Save Eating this quinoa bowl together on the patio made our dinner feel extra special. Everyone enjoyed assembling their own bowl with their favorite toppings.
Required Tools
Baking sheet, medium saucepan with lid, mixing bowls, whisk, knife, and cutting board are all you need to prepare this flavorful meal.
Allergen Information
If you include feta cheese, the dish contains milk. The herb dressing has Dijon mustard. Pumpkin seeds may be processed in facilities with nuts. Always check ingredients for potential cross-contamination.
Nutritional Information
One serving (without optional toppings) provides approximately: Calories 340, Total Fat 14 g, Carbohydrates 46 g, Protein 8 g.
Save Fresh herbs and colorful veggies make this quinoa bowl both healthy and satisfying. Enjoy customizing it to fit your preferences for a quick meal anytime.
Recipe Questions & Answers
- → How do I ensure quinoa is fluffy and well-cooked?

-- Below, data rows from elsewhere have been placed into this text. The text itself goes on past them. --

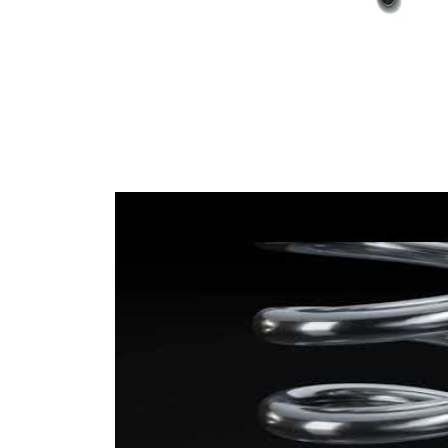
Označení
šedá (3x)
barvy
Označení
zelená
barvy
Průměr
17,00 mm
drátu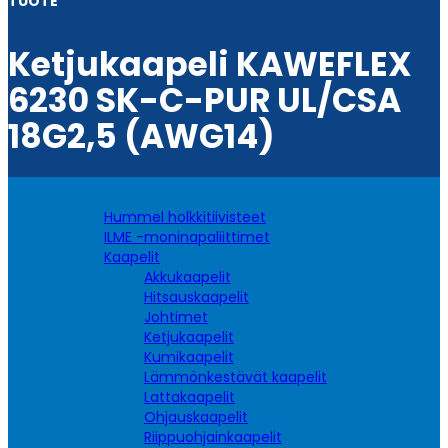
TUOTE
Ketjukaapeli KAWEFLEX
6230 SK-C-PUR UL/CSA
18G2,5 (AWG14)
Hummel holkkitiivisteet
ILME -moninapaliittimet
Kaapelit
Akkukaapelit
Hitsauskaapelit
Johtimet
Ketjukaapelit
Kumikaapelit
Lämmönkestävät kaapelit
Lattakaapelit
Ohjauskaapelit
Riippuohjainkaapelit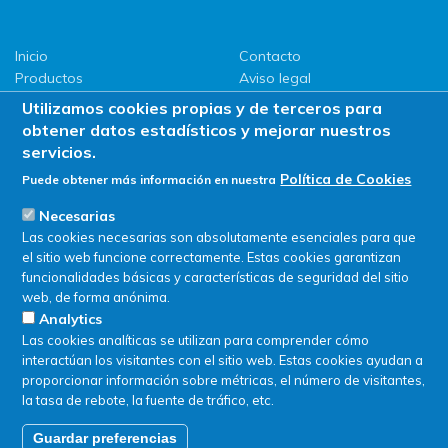
Inicio
Contacto
Productos
Aviso legal
LLG
Política de privacidad
Utilizamos cookies propias y de terceros para
Promociones
Política de Cookies
obtener datos estadísticos y mejorar nuestros
ServiSAT
servicios.
Novedades
Política de Cookies
Puede obtener más información en nuestra
Buscar en tienda
Necesarias
Las cookies necesarias son absolutamente esenciales para que
el sitio web funcione correctamente. Estas cookies garantizan
funcionalidades básicas y características de seguridad del sitio
web, de forma anónima.
Analytics
Las cookies analíticas se utilizan para comprender cómo
interactúan los visitantes con el sitio web. Estas cookies ayudan a
proporcionar información sobre métricas, el número de visitantes,
la tasa de rebote, la fuente de tráfico, etc.
Guardar preferencias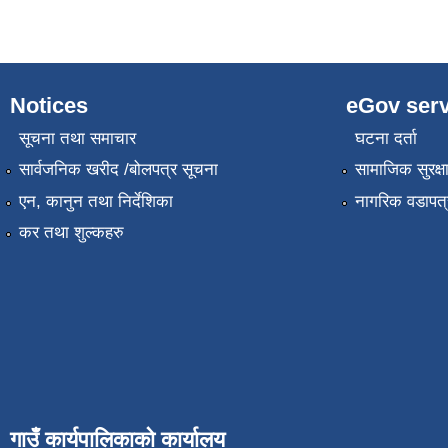
Notices
eGov serv
सूचना तथा समाचार
घटना दर्ता
सार्वजनिक खरीद /बोलपत्र सूचना
सामाजिक सुरक्ष
एन, कानुन तथा निर्देशिका
नागरिक वडापत्
कर तथा शुल्कहरु
गाउँ कार्यपालिकाको कार्यालय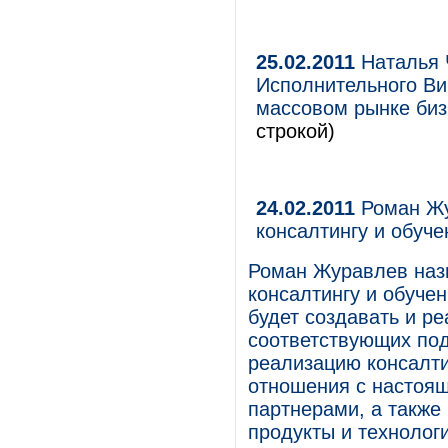
25.02.2011
Наталья 
Исполнительного Ви
массовом рынке биз
строкой)
24.02.2011
Роман Жу
консалтингу и обуч
Роман Журавлев назн
консалтингу и обуче
будет создавать и р
соответствующих под
реализацию консалти
отношения с настоя
партнерами, а также
продукты и технолог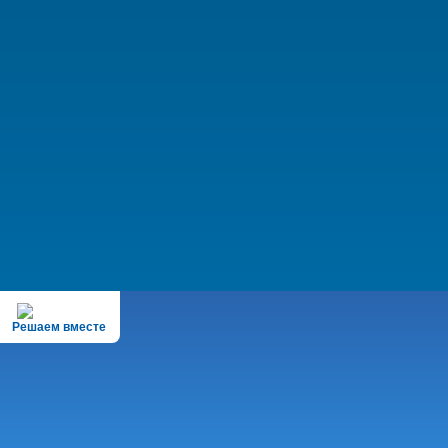
Решаем вместе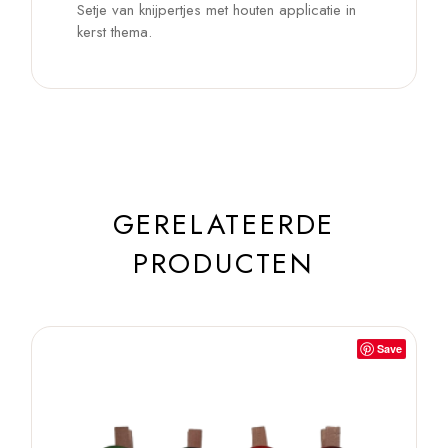
Setje van knijpertjes met houten applicatie in
kerst thema.
GERELATEERDE
PRODUCTEN
Save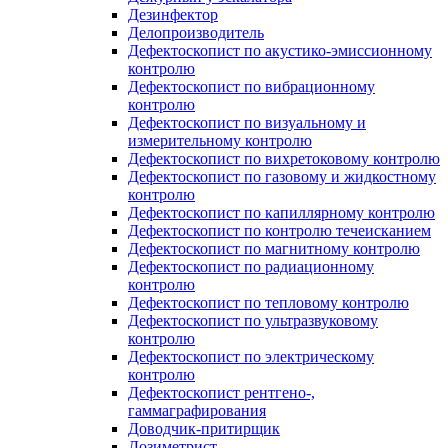
Дезинфектор
Делопроизводитель
Дефектоскопист по акустико-эмиссионному
контролю
Дефектоскопист по вибрационному
контролю
Дефектоскопист по визуальному и
измерительному контролю
Дефектоскопист по вихретоковому контролю
Дефектоскопист по газовому и жидкостному
контролю
Дефектоскопист по капиллярному контролю
Дефектоскопист по контролю течеисканием
Дефектоскопист по магнитному контролю
Дефектоскопист по радиационному
контролю
Дефектоскопист по тепловому контролю
Дефектоскопист по ультразвуковому
контролю
Дефектоскопист по электрическому
контролю
Дефектоскопист рентгено-,
гаммаграфирования
Доводчик-притирщик
Дозиметрист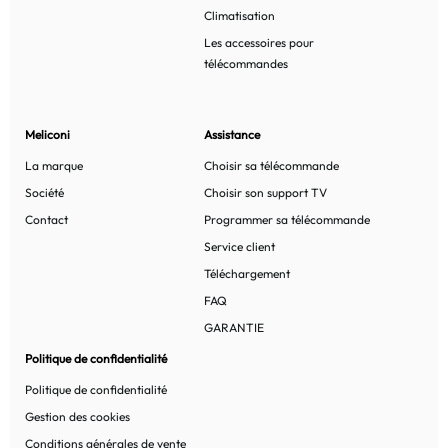
Climatisation
Les accessoires pour
télécommandes
Meliconi
Assistance
La marque
Choisir sa télécommande
Société
Choisir son support TV
Contact
Programmer sa télécommande
Service client
Téléchargement
FAQ
GARANTIE
Politique de confidentialité
Politique de confidentialité
Gestion des cookies
Conditions générales de vente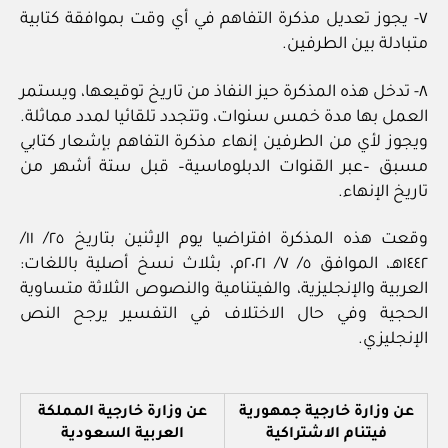
٧- يجوز تعديل مذكرة التفاهم في أي وقت بموافقة كتابية
متبادلة بين الطرفين.
٨- تدخل هذه المذكرة حيز النفاذ من تاريخ توقيعها، ويستمر
العمل بها مدة خمس سنوات، وتتجدد تلقائيا لمدد مماثلة.
ويجوز لأي من الطرفين إنهاء مذكرة التفاهم بإشعار كتابي
مسبق –عبر القنوات الدبلوماسية– قبل ستة أشهر من
تاريخ الإنهاء.
وقعت هذه المذكرة افتراضيا يوم الإثنين بتاريخ ٢٥/ ١١/
١٤٤٢هـ، الموافق ٥/ ٧/ ٢٠٢١م، بثلاث نسخ أصلية باللغات:
العربية والإنجليزية، والفيتنامية والنصوص الثلاثة متساوية
الحجية وفي حال الاختلاف في التفسير يرجح النص
الإنجليزي.
عن وزارة خارجية جمهورية
عن وزارة خارجية المملكة
فيتنام الاشتراكية
العربية السعودية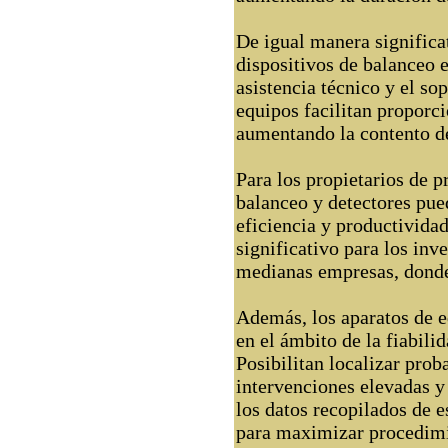
De igual manera significat
dispositivos de balanceo e
asistencia técnico y el so
equipos facilitan proporci
aumentando la contento d
Para los propietarios de p
balanceo y detectores pued
eficiencia y productividad
significativo para los in
medianas empresas, donde
Además, los aparatos de e
en el ámbito de la fiabilid
Posibilitan localizar prob
intervenciones elevadas y 
los datos recopilados de e
para maximizar procedimie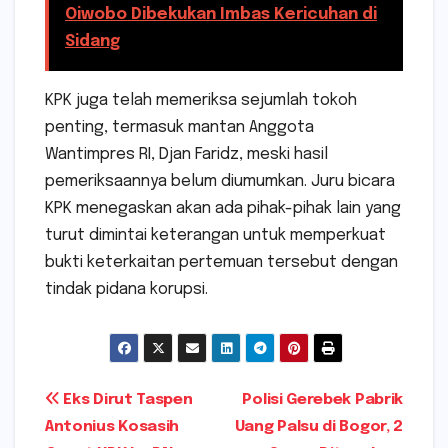
Oiwobo Dibekukan Imbas Kericuhan di
Sidang
KPK juga telah memeriksa sejumlah tokoh
penting, termasuk mantan Anggota
Wantimpres RI, Djan Faridz, meski hasil
pemeriksaannya belum diumumkan. Juru bicara
KPK menegaskan akan ada pihak-pihak lain yang
turut dimintai keterangan untuk memperkuat
bukti keterkaitan pertemuan tersebut dengan
tindak pidana korupsi.
Navigasi
Eks Dirut Taspen
Polisi Gerebek Pabrik
Antonius Kosasih
Uang Palsu di Bogor, 2
pos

Rinse quinoa thoroughly before cooking to remove bitterness. Simmer it in salted water, then let it rest off the heat to absorb moisture. Fluff with a fork before serving.
- → What vegetables work best for roasting in this dish?
Bell peppers, zucchini, red onions, cherry tomatoes, and carrots roast well together, becoming tender and flavorful. Feel free to swap in seasonal veggies like sweet potatoes or eggplant.
- → How is the herb dressing prepared?
The dressing combines olive oil, fresh lemon juice, red wine vinegar, Dijon mustard, garlic, parsley, and basil, whisked until blended. It adds a fresh, tangy layer of flavor to the dish.
- → Can I customize the toppings?
Optional toppings like crumbled feta, toasted pumpkin seeds, and avocado enhance creaminess and texture but can be omitted or substituted to suit dietary preferences.
- → Is this dish suitable for gluten-free and vegetarian diets?
Yes, using the listed ingredients keeps the dish both gluten-free and vegetarian. Omitting feta cheese makes it vegan-friendly as well.